From the listing below, restate word for word the lines from the line containing "кровью в проблемной области." down through the line containing "контроля стоимости работ". Exclude pictures.

__________________________________________________

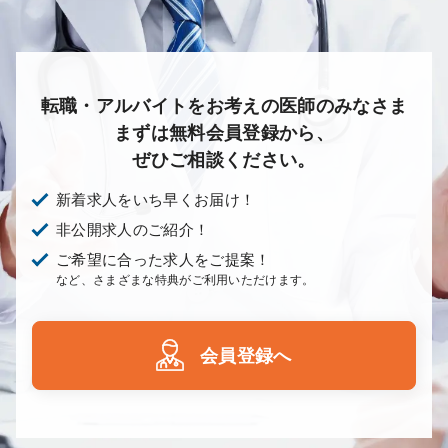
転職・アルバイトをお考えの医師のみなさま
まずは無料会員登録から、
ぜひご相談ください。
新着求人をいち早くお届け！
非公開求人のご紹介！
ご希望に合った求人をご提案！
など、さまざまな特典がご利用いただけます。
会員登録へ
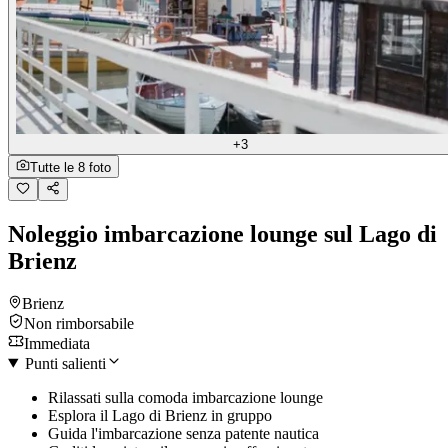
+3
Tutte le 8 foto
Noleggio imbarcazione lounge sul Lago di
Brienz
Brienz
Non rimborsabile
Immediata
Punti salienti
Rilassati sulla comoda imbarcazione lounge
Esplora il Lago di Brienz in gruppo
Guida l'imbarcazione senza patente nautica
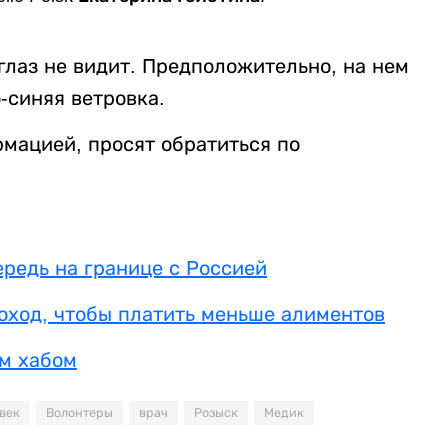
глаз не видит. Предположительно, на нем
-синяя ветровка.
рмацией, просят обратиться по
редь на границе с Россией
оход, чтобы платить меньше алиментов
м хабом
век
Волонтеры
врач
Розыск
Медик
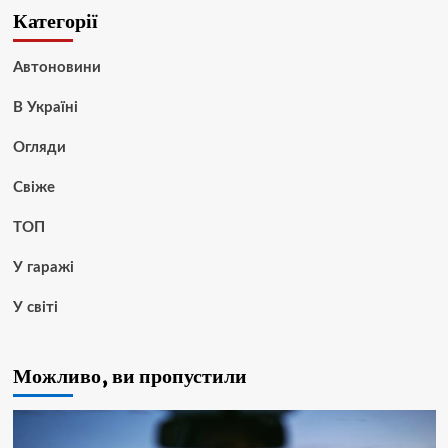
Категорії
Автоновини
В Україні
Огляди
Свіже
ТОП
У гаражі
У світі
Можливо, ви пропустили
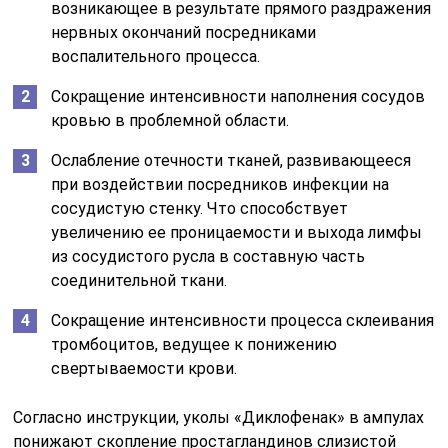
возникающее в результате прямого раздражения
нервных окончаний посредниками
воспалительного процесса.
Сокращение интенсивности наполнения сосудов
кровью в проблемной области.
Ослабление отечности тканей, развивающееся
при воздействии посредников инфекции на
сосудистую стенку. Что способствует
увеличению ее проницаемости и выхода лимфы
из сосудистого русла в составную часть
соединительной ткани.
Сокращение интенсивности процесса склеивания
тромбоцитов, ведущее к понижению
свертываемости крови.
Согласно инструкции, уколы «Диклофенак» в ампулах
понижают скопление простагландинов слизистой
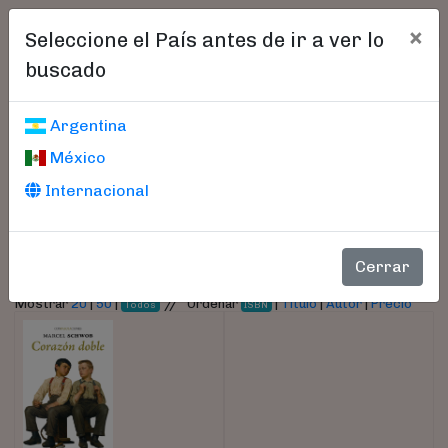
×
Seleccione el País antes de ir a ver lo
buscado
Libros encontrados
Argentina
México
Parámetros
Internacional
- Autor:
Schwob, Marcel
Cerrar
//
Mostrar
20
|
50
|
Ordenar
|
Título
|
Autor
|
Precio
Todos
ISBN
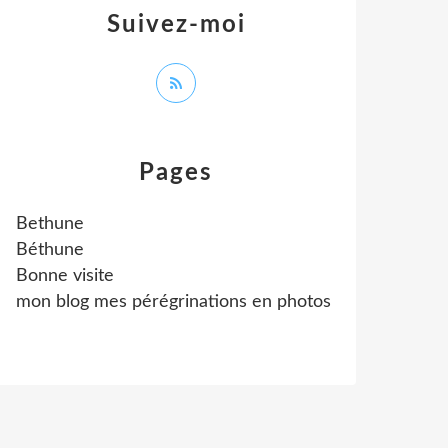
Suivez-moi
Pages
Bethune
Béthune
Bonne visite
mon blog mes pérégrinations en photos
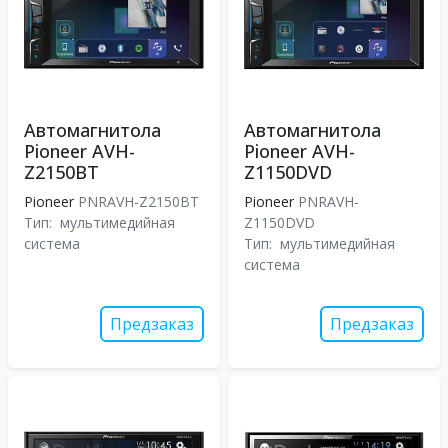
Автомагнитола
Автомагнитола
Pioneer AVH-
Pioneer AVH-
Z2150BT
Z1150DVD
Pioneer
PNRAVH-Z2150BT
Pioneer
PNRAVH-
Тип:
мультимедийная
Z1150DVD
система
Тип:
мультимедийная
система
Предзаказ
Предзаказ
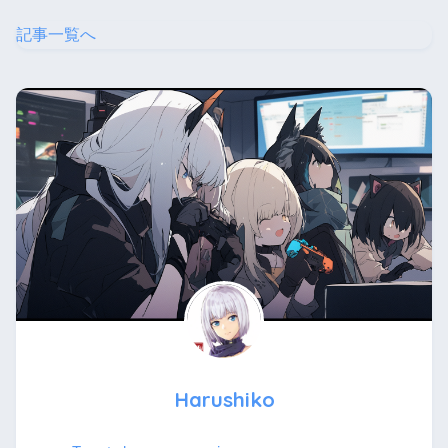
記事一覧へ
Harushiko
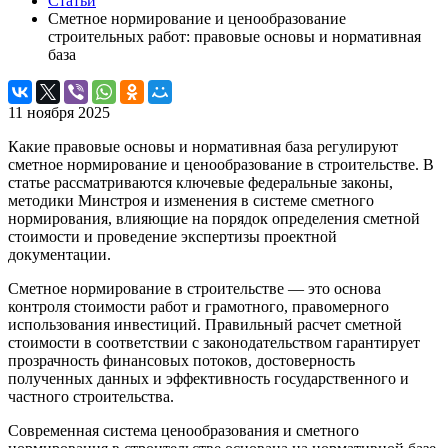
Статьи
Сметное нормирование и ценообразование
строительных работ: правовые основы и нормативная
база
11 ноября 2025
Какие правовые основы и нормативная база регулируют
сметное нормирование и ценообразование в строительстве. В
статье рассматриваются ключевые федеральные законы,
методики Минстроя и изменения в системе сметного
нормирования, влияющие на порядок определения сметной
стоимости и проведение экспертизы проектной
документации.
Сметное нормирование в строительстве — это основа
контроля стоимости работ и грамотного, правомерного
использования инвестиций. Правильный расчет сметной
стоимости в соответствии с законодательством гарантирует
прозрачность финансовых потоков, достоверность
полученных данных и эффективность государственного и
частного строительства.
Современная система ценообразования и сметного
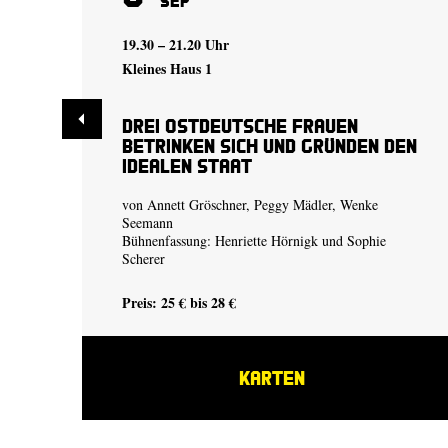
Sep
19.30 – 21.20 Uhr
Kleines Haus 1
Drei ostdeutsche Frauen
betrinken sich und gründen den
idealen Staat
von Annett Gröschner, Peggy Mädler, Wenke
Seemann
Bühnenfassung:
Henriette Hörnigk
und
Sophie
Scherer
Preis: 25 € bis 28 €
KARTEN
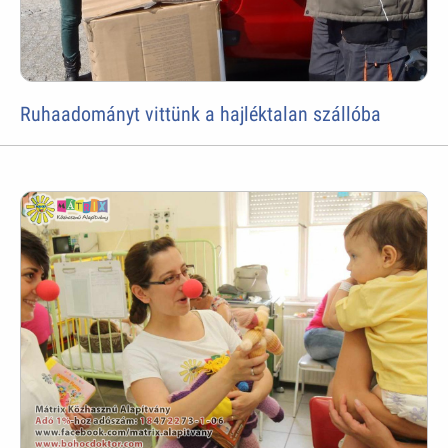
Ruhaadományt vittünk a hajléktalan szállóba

__________________________________________________

▶ **Task answer**:
кровью в проблемной области.
Ослабление отечности тканей, развивающееся
при воздействии посредников инфекции на
сосудистую стенку. Что способствует
увеличению ее проницаемости и выхода лимфы
из сосудистого русла в составную часть
соединительной ткани.
Сокращение интенсивности процесса склеивания
тромбоцитов, ведущее к понижению
свертываемости крови.
Согласно инструкции, уколы «Диклофенак» в ампулах
понижают скопление простагландинов слизистой
×
Seleccione el País antes de ir a ver lo
buscado
Libros encontrados
Argentina
México
Parámetros
Internacional
- Autor:
Schwob, Marcel
Cerrar
//
Mostrar
20
|
50
|
Ordenar
|
Título
|
Autor
|
Precio
Todos
ISBN
Suivez-moi
Pages
Bethune
Béthune
Bonne visite
mon blog mes pérégrinations en photos
Автомагнитола
Автомагнитола
Pioneer AVH-
Pioneer AVH-
Z2150BT
Z1150DVD
Pioneer
PNRAVH-Z2150BT
Pioneer
PNRAVH-
Тип:
мультимедийная
Z1150DVD
система
Тип:
мультимедийная
система
Предзаказ
Предзаказ
記事一覧へ
Harushiko
Статьи
Сметное нормирование и ценообразование
строительных работ: правовые основы и нормативная
база
11 ноября 2025
Какие правовые основы и нормативная база регулируют
сметное нормирование и ценообразование в строительстве. В
статье рассматриваются ключевые федеральные законы,
методики Минстроя и изменения в системе сметного
нормирования, влияющие на порядок определения сметной
стоимости и проведение экспертизы проектной
документации.
Сметное нормирование в строительстве — это основа
контроля стоимости работ и грамотного, правомерного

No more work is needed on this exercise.